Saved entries

┄┄┄┄┄┄

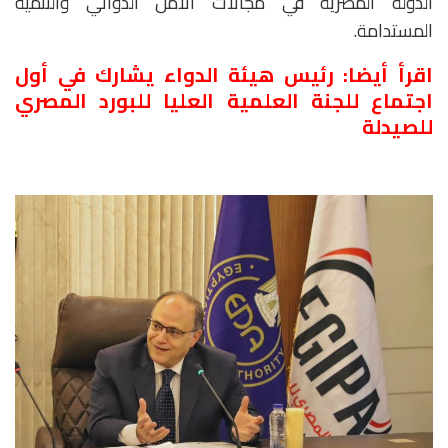
الدولة المصرية في مجالات الأمن الدوائي والتنمية
المستدامة.
اقرأ أيضا:
رئيس هيئة الدواء يشارك في أول
اجتماع للجنة العلمية العليا للبورد المصري
للصيدلة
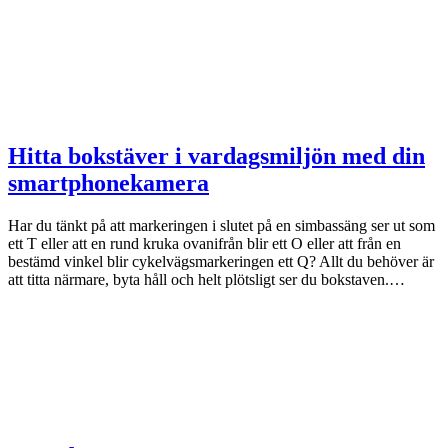
Hitta bokstäver i vardagsmiljön med din
smartphonekamera
Har du tänkt på att markeringen i slutet på en simbassäng ser ut som
ett T eller att en rund kruka ovanifrån blir ett O eller att från en
bestämd vinkel blir cykelvägsmarkeringen ett Q? Allt du behöver är
att titta närmare, byta håll och helt plötsligt ser du bokstaven.…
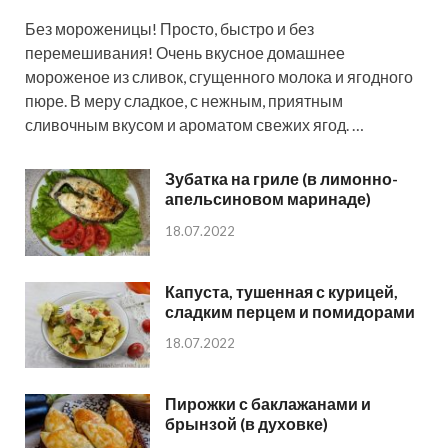
Без мороженицы! Просто, быстро и без
перемешивания! Очень вкусное домашнее
мороженое из сливок, сгущенного молока и ягодного
пюре. В меру сладкое, с нежным, приятным
сливочным вкусом и ароматом свежих ягод. …
Зубатка на гриле (в лимонно-
апельсиновом маринаде)
18.07.2022
Капуста, тушенная с курицей,
сладким перцем и помидорами
18.07.2022
Пирожки с баклажанами и
брынзой (в духовке)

┄┄┄┄┄┄

Return the lines exactly as they stand, from the start of the entries through the line holding "att titta närmare, byta"; omit the pictures.

▸ **REPLY**
الدولة المصرية في مجالات الأمن الدوائي والتنمية
المستدامة.
اقرأ أيضا:
رئيس هيئة الدواء يشارك في أول
اجتماع للجنة العلمية العليا للبورد المصري
للصيدلة
Hitta bokstäver i vardagsmiljön med din
smartphonekamera
Har du tänkt på att markeringen i slutet på en simbassäng ser ut som
ett T eller att en rund kruka ovanifrån blir ett O eller att från en
bestämd vinkel blir cykelvägsmarkeringen ett Q? Allt du behöver är
att titta närmare, byta håll och helt plötsligt ser du bokstaven.…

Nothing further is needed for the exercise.